• **Task brief**
Scan the listing beneath this sentence. Report each line with the word "этот".

════

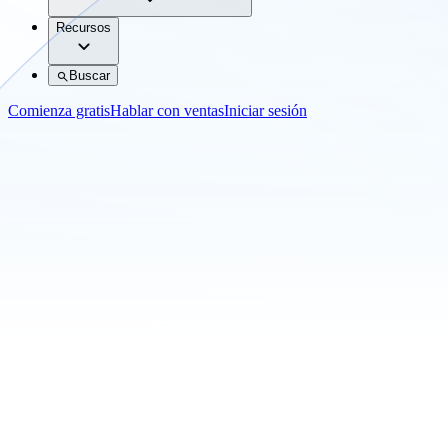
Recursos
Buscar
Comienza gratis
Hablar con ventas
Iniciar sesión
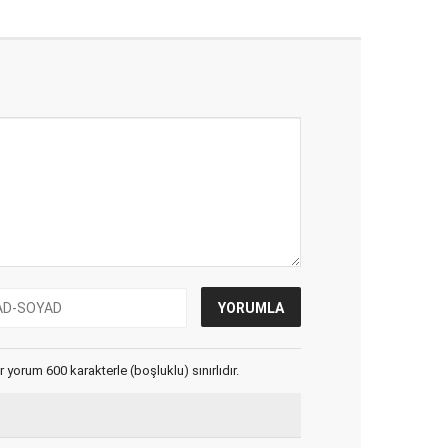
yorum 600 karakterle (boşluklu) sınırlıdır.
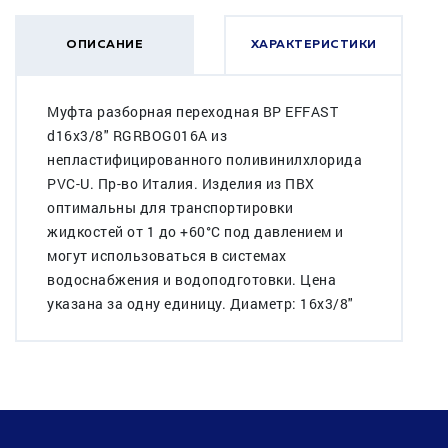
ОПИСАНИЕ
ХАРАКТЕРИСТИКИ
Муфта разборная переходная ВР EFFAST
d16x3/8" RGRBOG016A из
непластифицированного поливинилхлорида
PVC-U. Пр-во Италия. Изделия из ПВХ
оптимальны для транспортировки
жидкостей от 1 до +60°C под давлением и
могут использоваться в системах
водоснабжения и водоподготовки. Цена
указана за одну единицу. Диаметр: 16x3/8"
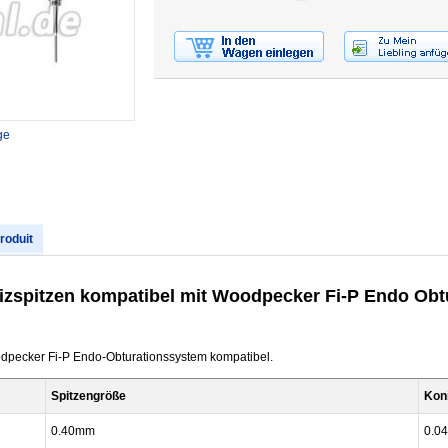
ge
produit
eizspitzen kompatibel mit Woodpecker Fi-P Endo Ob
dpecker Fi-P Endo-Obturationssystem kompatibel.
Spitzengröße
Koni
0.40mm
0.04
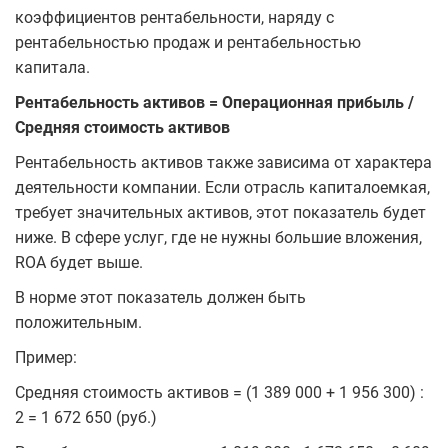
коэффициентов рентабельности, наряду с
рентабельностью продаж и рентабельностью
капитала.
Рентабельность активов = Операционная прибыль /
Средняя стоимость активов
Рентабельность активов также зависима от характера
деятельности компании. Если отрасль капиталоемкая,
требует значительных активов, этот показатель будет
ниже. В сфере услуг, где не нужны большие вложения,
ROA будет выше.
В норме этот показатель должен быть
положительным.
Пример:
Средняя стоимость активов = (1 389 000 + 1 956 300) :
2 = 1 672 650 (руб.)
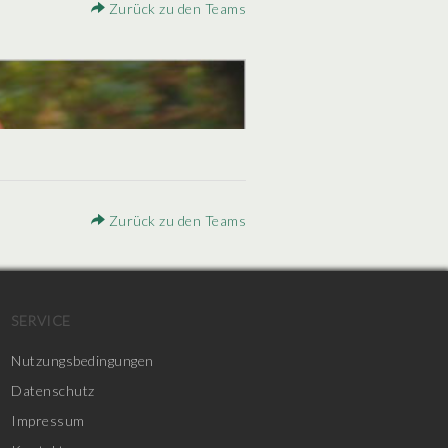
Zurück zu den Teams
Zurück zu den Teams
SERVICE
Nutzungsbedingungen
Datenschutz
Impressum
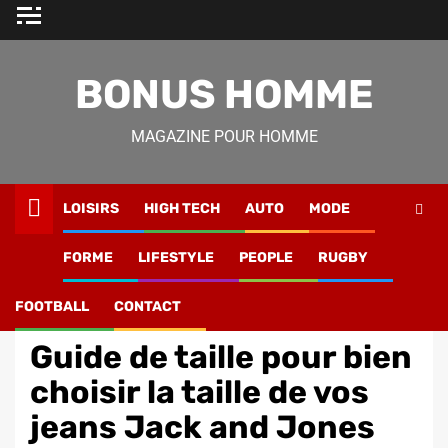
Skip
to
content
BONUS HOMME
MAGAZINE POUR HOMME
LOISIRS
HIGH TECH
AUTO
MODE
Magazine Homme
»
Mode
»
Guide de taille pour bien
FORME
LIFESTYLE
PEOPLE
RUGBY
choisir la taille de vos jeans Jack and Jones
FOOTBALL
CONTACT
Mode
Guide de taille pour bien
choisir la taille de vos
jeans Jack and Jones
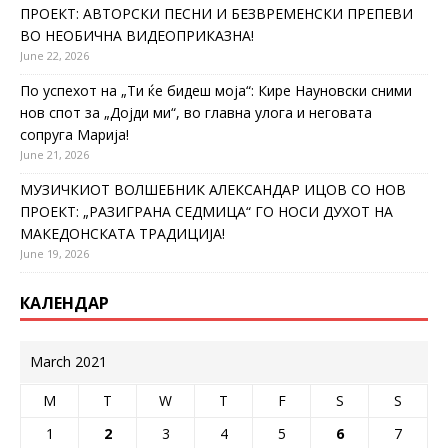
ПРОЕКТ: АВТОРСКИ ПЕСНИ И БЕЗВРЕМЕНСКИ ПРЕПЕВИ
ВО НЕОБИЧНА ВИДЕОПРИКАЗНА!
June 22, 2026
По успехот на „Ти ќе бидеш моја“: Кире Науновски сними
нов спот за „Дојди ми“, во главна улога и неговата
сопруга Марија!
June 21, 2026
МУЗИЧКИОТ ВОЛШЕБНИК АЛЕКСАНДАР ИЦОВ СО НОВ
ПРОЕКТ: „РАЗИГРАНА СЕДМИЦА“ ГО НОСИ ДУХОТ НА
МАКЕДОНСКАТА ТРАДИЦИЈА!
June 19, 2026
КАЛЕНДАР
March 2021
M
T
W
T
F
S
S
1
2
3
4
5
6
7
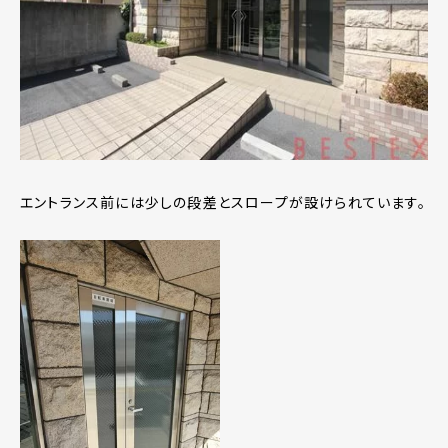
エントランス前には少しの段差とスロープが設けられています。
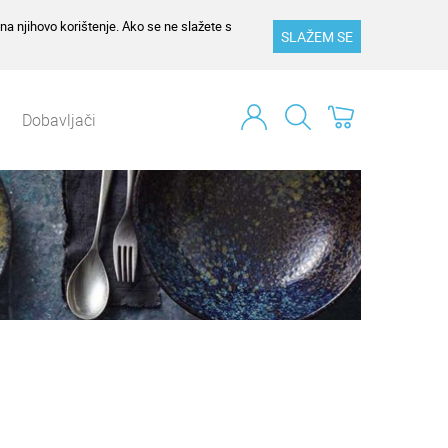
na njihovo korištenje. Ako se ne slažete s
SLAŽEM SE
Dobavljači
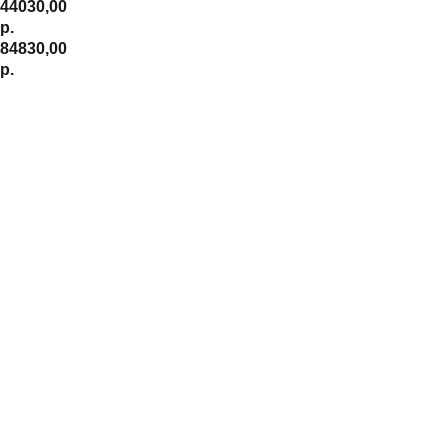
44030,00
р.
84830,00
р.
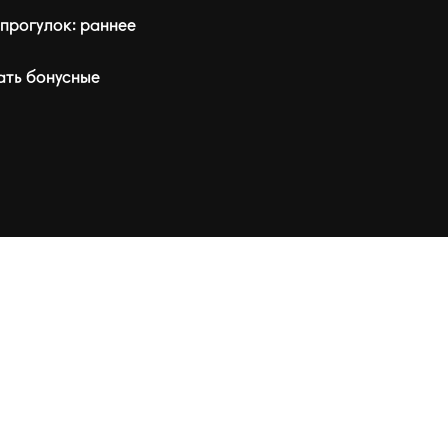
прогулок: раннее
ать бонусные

════

• **Reply**
требует значительных активов, этот показатель будет
В норме этот показатель должен быть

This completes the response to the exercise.